Em 2019, o pesquisador Keith Crawford e o artista Trevor Paglen descobriramque as marcas no ImageNet, o maior conjunto de dados para treinamento de modelos de visão computacional, contêm palavras ofensivas. Por exemplo, "vagabunda" e nomes de corrida incorretos. O problema é que esses conjuntos de dados são baseados em dados da Internet, onde circulam muitos estereótipos sobre pessoas e fenômenos.



Os pesquisadores enfatizam que as imagens são dados muito confusos, carregados de muitos significados ambíguos, questões insolúveis e contradições. E os desenvolvedores de algoritmos de aprendizado de máquina enfrentam a tarefa de estudar todas as nuances da relação instável entre imagens e valores.



Precisa de mais fotos



Os pesquisadores Deborah Raji e Genevieve Fried examinaram 130 conjuntos de dados de rosto (FairFace, BFW, RFW e LAOFIW) coletados ao longo de 43 anos. No final das contas, conforme mais dados cresciam, as pessoas gradualmente pararam de pedir consentimento para usar suas imagens em conjuntos de dados.

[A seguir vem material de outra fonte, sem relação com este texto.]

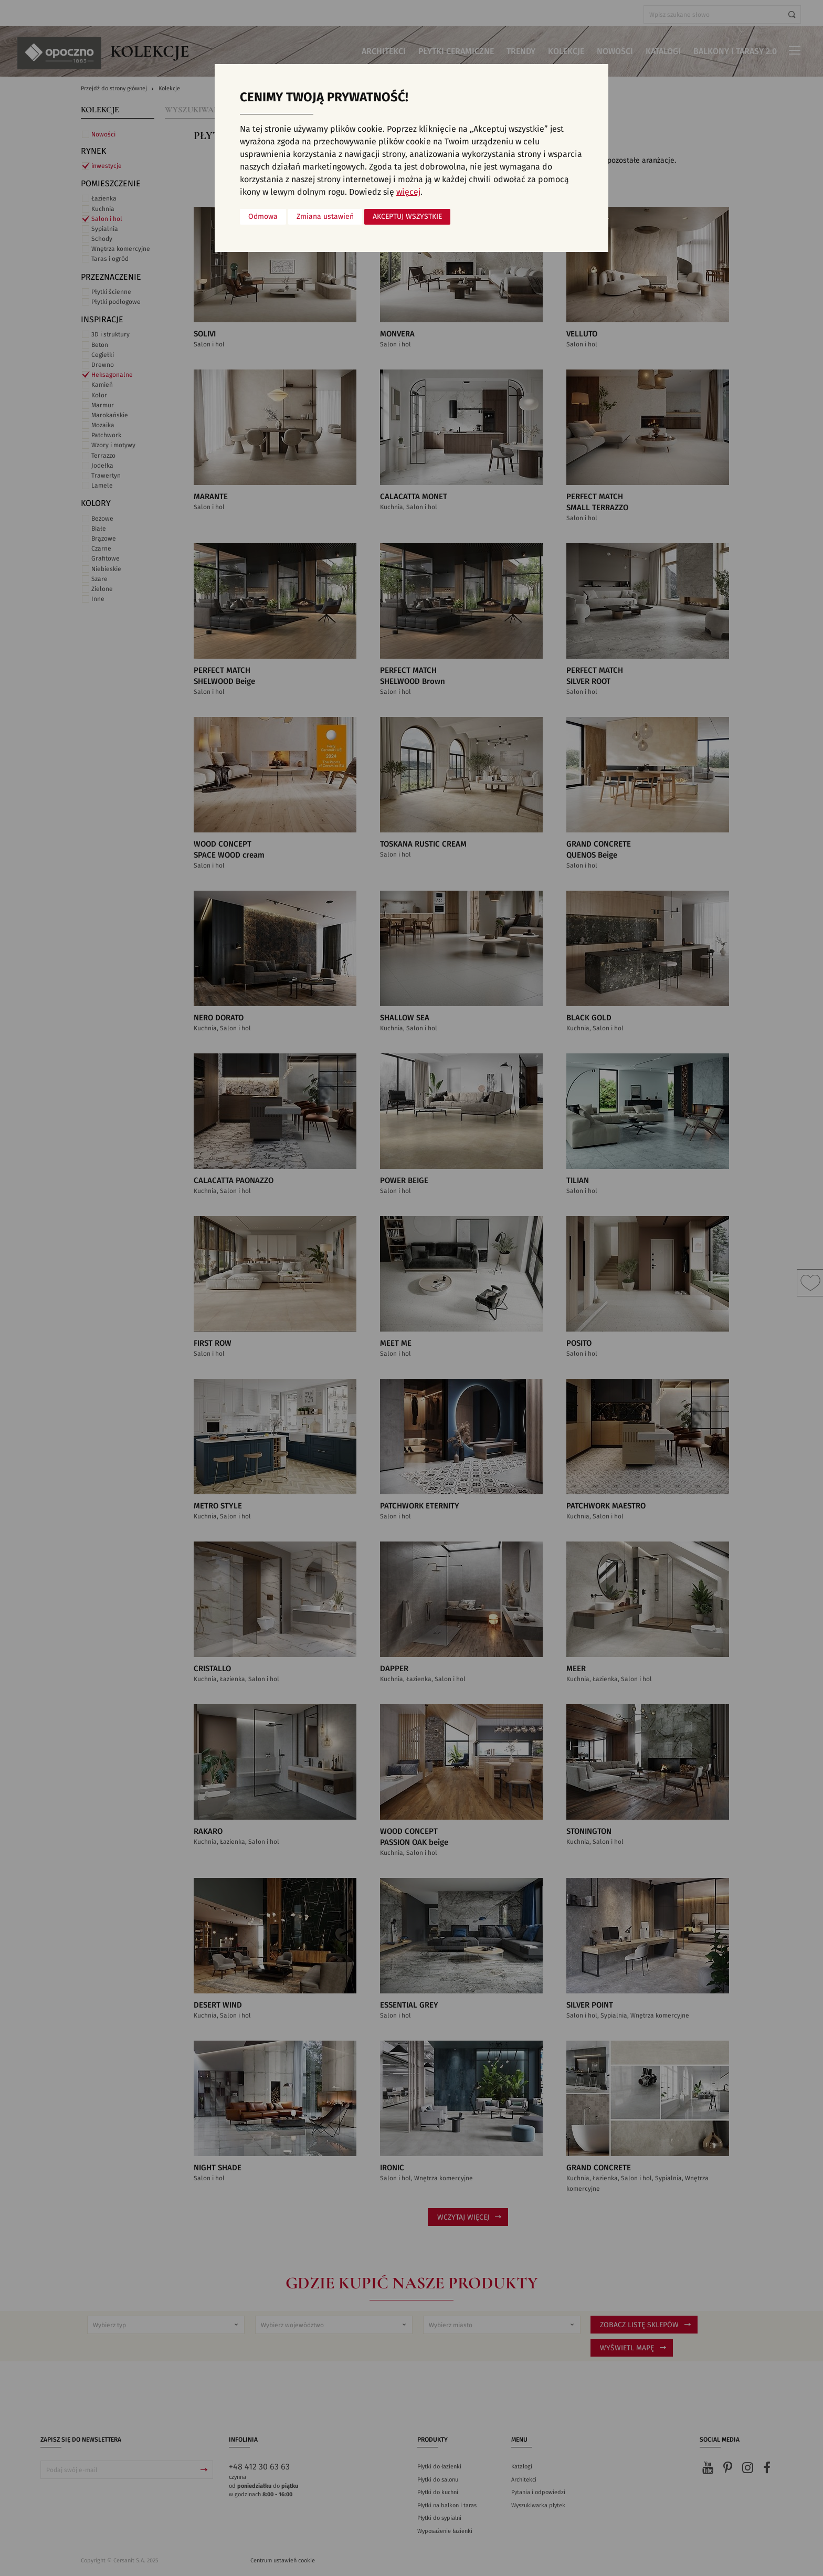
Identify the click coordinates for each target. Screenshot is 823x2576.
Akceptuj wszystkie (407, 216)
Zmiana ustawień (325, 216)
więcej (408, 192)
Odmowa (263, 216)
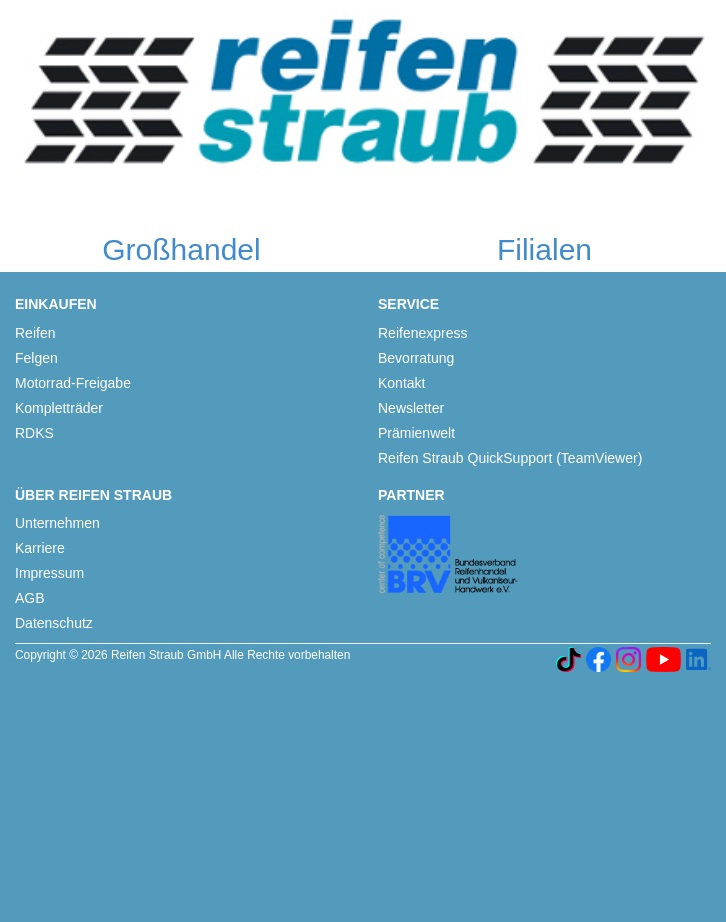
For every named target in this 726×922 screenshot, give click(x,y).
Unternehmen (57, 523)
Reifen (35, 333)
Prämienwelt (416, 433)
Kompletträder (59, 408)
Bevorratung (416, 358)
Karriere (40, 548)
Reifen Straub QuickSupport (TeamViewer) (510, 458)
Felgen (36, 358)
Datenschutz (54, 623)
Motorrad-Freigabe (73, 383)
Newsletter (411, 408)
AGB (30, 598)
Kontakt (401, 383)
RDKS (34, 433)
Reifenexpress (423, 333)
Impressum (49, 573)
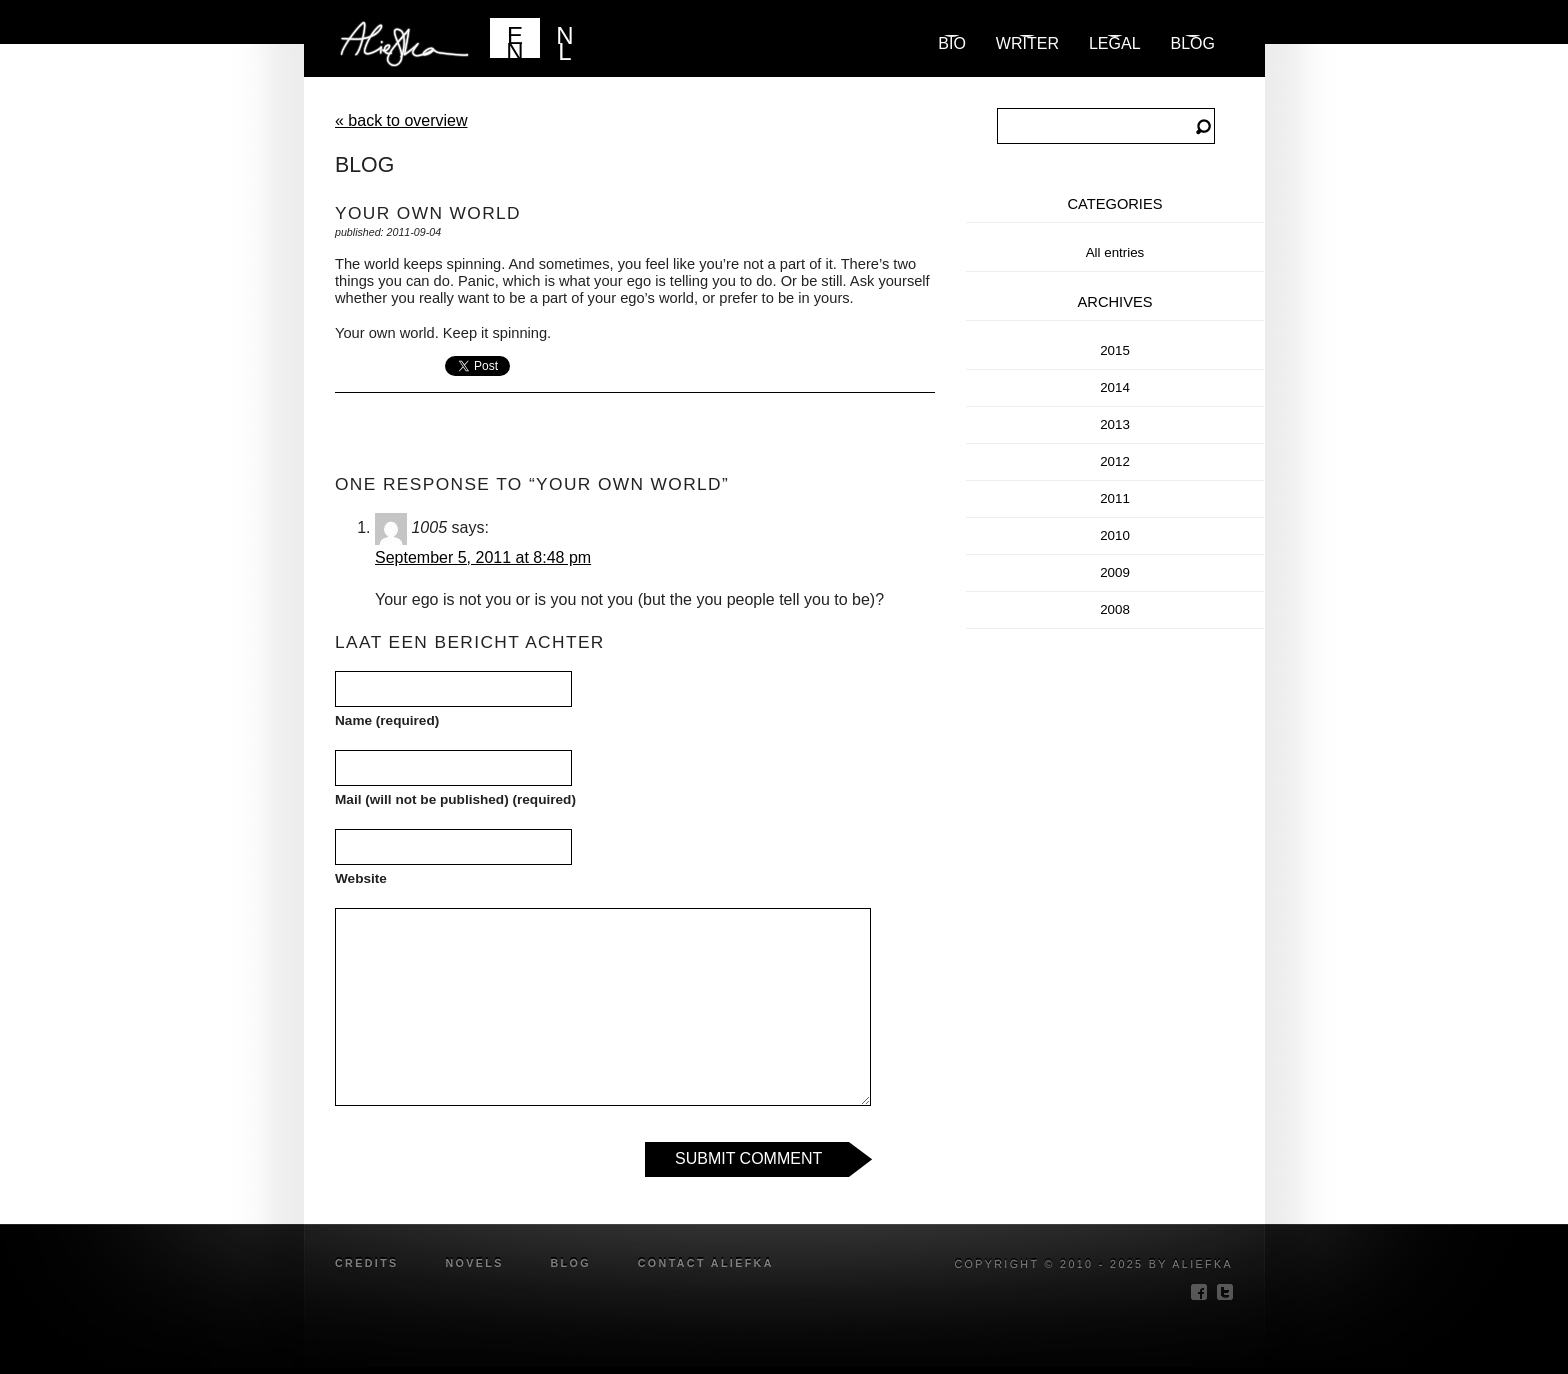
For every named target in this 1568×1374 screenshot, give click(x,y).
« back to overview (401, 120)
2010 (1115, 535)
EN (514, 40)
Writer (1027, 43)
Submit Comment (748, 1158)
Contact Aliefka (706, 1263)
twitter (1225, 1292)
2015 (1115, 350)
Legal (1115, 43)
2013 (1115, 424)
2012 (1115, 461)
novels (474, 1263)
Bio (952, 43)
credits (367, 1263)
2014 (1115, 387)
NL (564, 40)
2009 (1115, 572)
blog (1193, 43)
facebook (1199, 1292)
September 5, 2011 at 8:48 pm (483, 557)
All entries (1115, 252)
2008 (1115, 609)
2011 (1115, 498)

Isso resultou em conjuntos de dados, incluindo fotos de menores, fotos com descrições racistas e sexistas e imagens de baixa qualidade. Essa tendência pode explicar a razão pela qual a polícia regularmente prende pessoas por engano com base em dados de reconhecimento facial.



No início, as pessoas tinham muito receio de coletar, documentar e verificar dados faciais, mas hoje ninguém se importa mais. “Você simplesmente não pode rastrear um milhão de rostos. Depois de certo ponto, você nem consegue fingir que tem o controle. Coletamos informações privadas de pelo menos dezenas de milhares de pessoas, o que por si só é a base para danos. E então acumulamos todas essas informações que você não pode controlar para construir algo que provavelmente funcionará de uma maneira que você nem pode prever ”, diz Deborah Raji.



Portanto, você não deve pensar em dados e algoritmos de aprendizado de máquina como entidades que classificam o mundo de forma objetiva e científica. Eles também estão sujeitos a preconceitos políticos, ideológicos, raciais e avaliações subjetivas. E, a julgar pelo estado de conjuntos de dados grandes e populares, essa é a regra, não a exceção.